As humans the way we think is largely shaped by various unconscious biases which ultimately influence the way we perceive reality.

In an ideal world, hiring decisions would be based solely on ability.

A pragmatic, objective approach would be taken, free of subjectivity.

We don’t live in an ideal world, and even when we try, outside factors sometimes cloud our judgement.

According to CareerBuilder, almost three-quarters of companies who made a bad hire reported an average of $14,900 in wasted money. With 74% of employers stating they hired the wrong person for the job.

Unconscious bias happens whether we want it to or not, it’s unconscious.


Confirmation Bias We tend to make snap judgments based on our perceived truths, then justify our biases afterwards, subconsciously or not. We ask irrelevant questions to elicit answers that support our initial assumptions.

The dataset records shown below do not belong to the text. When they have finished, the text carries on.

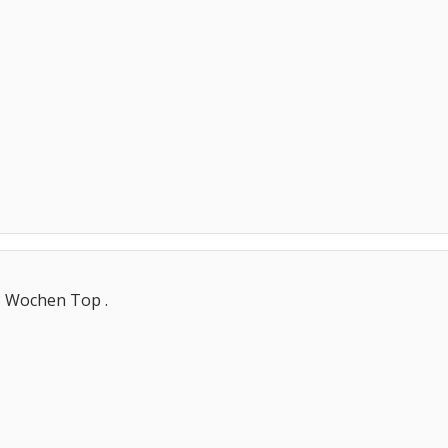
8 Wochen Top .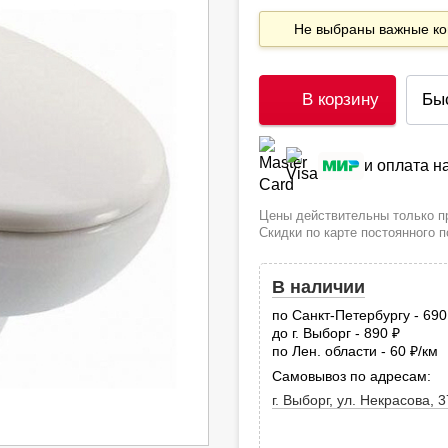
Не выбраны важные 
В корзину
Бы
и оплата 
Цены действительны только пр
Скидки по карте постоянного 
В наличии
по Санкт-Петербургу - 69
до г. Выборг - 890
руб.
по Лен. области - 60
/км
руб
Самовывоз по адресам:
г. Выборг, ул. Некрасова, 3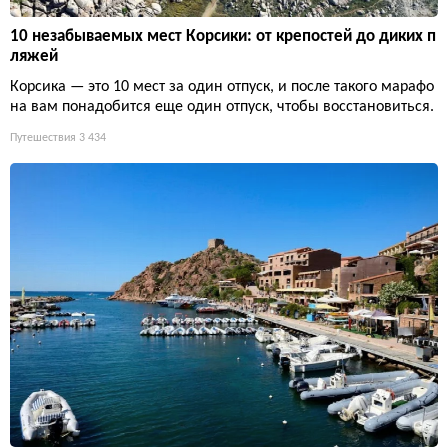
10 незабываемых мест Корсики: от крепостей до диких п
ляжей
Корсика — это 10 мест за один отпуск, и после такого марафо
на вам понадобится еще один отпуск, чтобы восстановиться.
Путешествия
3 434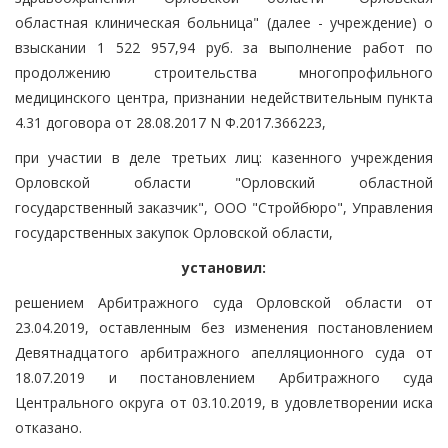
областная клиническая больница" (далее - учреждение) о
взыскании 1 522 957,94 руб. за выполнение работ по
продолжению строительства многопрофильного
медицинского центра, признании недействительным пункта
4.31 договора от 28.08.2017 N Ф.2017.366223,
при участии в деле третьих лиц: казенного учреждения
Орловской области "Орловский областной
государственный заказчик", ООО "Стройбюро", Управления
государственных закупок Орловской области,
установил:
решением Арбитражного суда Орловской области от
23.04.2019, оставленным без изменения постановлением
Девятнадцатого арбитражного апелляционного суда от
18.07.2019 и постановлением Арбитражного суда
Центрального округа от 03.10.2019, в удовлетворении иска
отказано.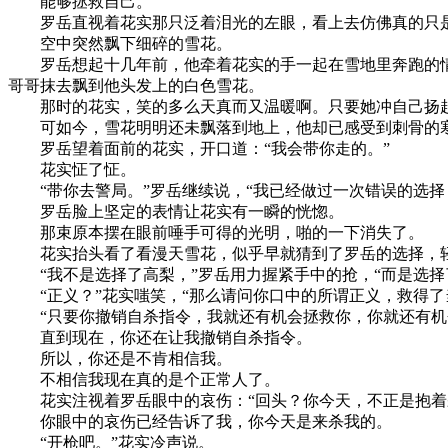
能够拯救自己。
罗岳直视着花实那只泛着泪光的左眼，看上去仿佛真的只是
空中突然飘下细碎的雪花。
罗岳想起十几年前，他牵着花实的手一起在雪地里奔跑的情
哥哥抹去飘到他头发上的白色雪花。
那时的花实，笑的多么天真而又温暖啊。只要她冲自己扬起
可如今，雪花明明还未飘落到地上，他却已感受到刺骨的
罗岳望着面前的花实，开口道：“我会带你走的。”
花实怔了怔。
“带你去警局。”罗岳继续说，“我已经做过一次错误的选择
罗岳脸上坚定的表情让花实有一瞬的恍惚。
那束原本摆在眼前唾手可得的光明，啪的一下消失了。
花实抬头看了看漫天雪花，似乎早就猜到了罗岳的选择，轻
“我不是选择了高梨，”罗岳用力握紧手中的抢，“而是选择
“正义？”花实嗤笑，“那么请问你口中的所谓正义，救得了
“只要你撤销自杀指令，我就还有机会拯救你，你就还有机
直到现在，你还在让我撤销自杀指令。
所以，你还是不肯相信我。
不相信我现在真的是个正常人了。
花实注视着罗岳眼中的哀伤：“回头？你今天，不正是抱着杀
你眼中的哀伤已经告诉了我，你今天是来杀我的。
“开枪吧。”花实冷声说。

We do this because we want to believe that our instincts and assessment of the candidate are accurate. In fact, 60% of interviewers will make a decision about a candidate’s suitability within 15 minutes of meeting them. Some will have done it before the interview even happens.

The obvious danger here is that we could be passing over great candidates for reasons not grounded on facts.


Affect heuristics The affect heuristic is a type of mental shortcut in which people make decisions that are heavily influenced by their current emotions. For example, deciding someone with obvious tattoos, piercings, someone overweight, someone who is older are all incompetent because you don’t like that particular trait or aspect of their persona.


Expectation anchor The expectation anchor bias refers to when we allow ourselves to make decisions based on one piece of information about a candidate.

For example, hiring managers will not accept anyone other than a carbon copy of the role’s predecessor for the job. As a result, most candidates are immediately discounted as they don’t meet the recruiter’s unrealistic expectations.


Contrast effect / judgement bias The process of sifting through resumes takes a long time, and we are prone to compare the latest resume to the previous one rather than allowing it to stand on its own merits.

In doing so we are merely moving the goalposts with each new resume sift. Instead of assessing a candidate’s suitability for a job based on the skills and attributes displayed in their resume, we compare them with others.


Ways to mitigate your bias: Why do we see this applicant this way? Could our “norms” or assumptions be factors? Do we have the information we need to make this conclusion? Is this conclusion evidence-based? Have we considered all perspectives? Be consistent and transparent in your hiring process. Create a standardized interview guide and ensure you ask every candidate the same questions.